Again, 54% of adults are in the "top group" for reporting stability. How many don't expect the marriage to continue? She didn't say. But we know that 46% of marriage people are NOT in the top group, meaning that they at least aren't so sure the marriage is going to continue. This is all self-reporting based on supposed self-perception. It doesn't mean these marriage will ACTUALLY last. Many of them won't. Many of these people think their marriage is going to continue and then there will be a slow decline, and others will be "surprised" from their spouse announcing they are leaving. Many of them are delusional. And some of them might not want to admit anything less than total confidence in the future of their marriage because they think it is self-fulfilling, sinful, or a failure to say otherwise.
 
"Shackups are significantly more likely to break up than married couples."

Yes, because 1) shackups are less like a hostage situation than marriage, and 2) many of them have one or both partners who never expected or intended it to last for life in the first place. If they had, maybe some would have married. If they HAD married, they would have likely increased the divorce rate, making marriages less likely, statistically, to last. See how that works???

"I always thought shacking up was a great institution for men."

Dr. Laura says this as though:
1) Men don't want relationships to last or care about their quality
2) Women shacking up act like good wives and men shacking up don't act like good husbands

The most significant objective difference between shacking up and legal marriage is that the higher earning spouse isn't (usually) compelled by government force to give away his earnings, including long after the relationship has ended. I say shacking up is NOT a good deal for men. It just looks that way because marriage is such a bad deal for men that shacking up looks great in comparison.

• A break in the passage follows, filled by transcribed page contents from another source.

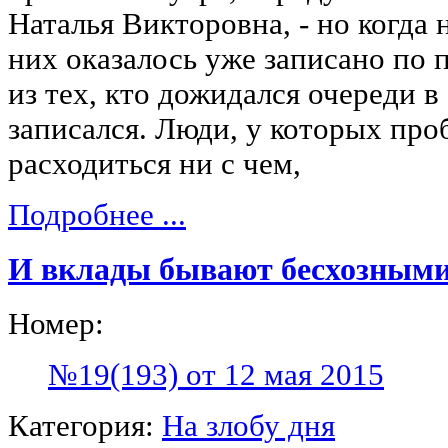
Наталья Викторовна, - но когда 
них оказалось уже записано по 
из тех, кто дожидался очереди в 
записался. Люди, у которых про
расходиться ни с чем,
Подробнее ...
И вклады бывают бесхозным
Номер:
№19(193) от 12 мая 2015
Категория:
На злобу дня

Dr. Laura is buying into a direction of causality here that might not exist, at least not significantly. She wants children raised in intact homes, she sees that marriages are more likely to last than shackups, and so she wants people to marry and not shack up. (She still is against childfree shacking up, though.)  But we don't really have any proof that the kind of people who shack up would be better parents and stay together to raise their kids if they had married instead of shacking up or without having first shacked up. I also suspect there's religious morality creeping in to Dr. Laura's position, but she can't say that because she maintains that her program is a secular one.

This entire essay she gave was based on self-reporting of perceptions, if the people participating were actually telling the truth. We can be sure at least some of these people are deluded. Dr. Laura is all about reality, usually. It's why she says you can't have a relationship (of any sort) with a drunk: since a drunk avoids reality by drinking, you can't have a relationship with them. Well, some people are married to people who avoid reality with these delusions. So they're marriages must not be real marriages.

None of what was said gave any hard evidence for the quality of marriages, only what spouses perceived. For example, it is entirely possible that one spouse thinks the marriage is great and the other thinks it is miserable. By default, that means the marriage is of low quality. Yet one of the spouses reported that it was good.

Once again, I will state explicitly that I do not advocate shacking up. I never did it even when I was invited to. In general, shacking up is a bad idea. I encourage men to stay free. I do agree with Dr. Laura that it is bad for children if their parents have an unstable relationship and break up their family. But no man should think legally marrying will be some sort of magic wand for any children he has or wants to have. He can be a good husband and a good father without signing a terrible state contract. And that contract will not keep a woman around and can't make her be a good mother.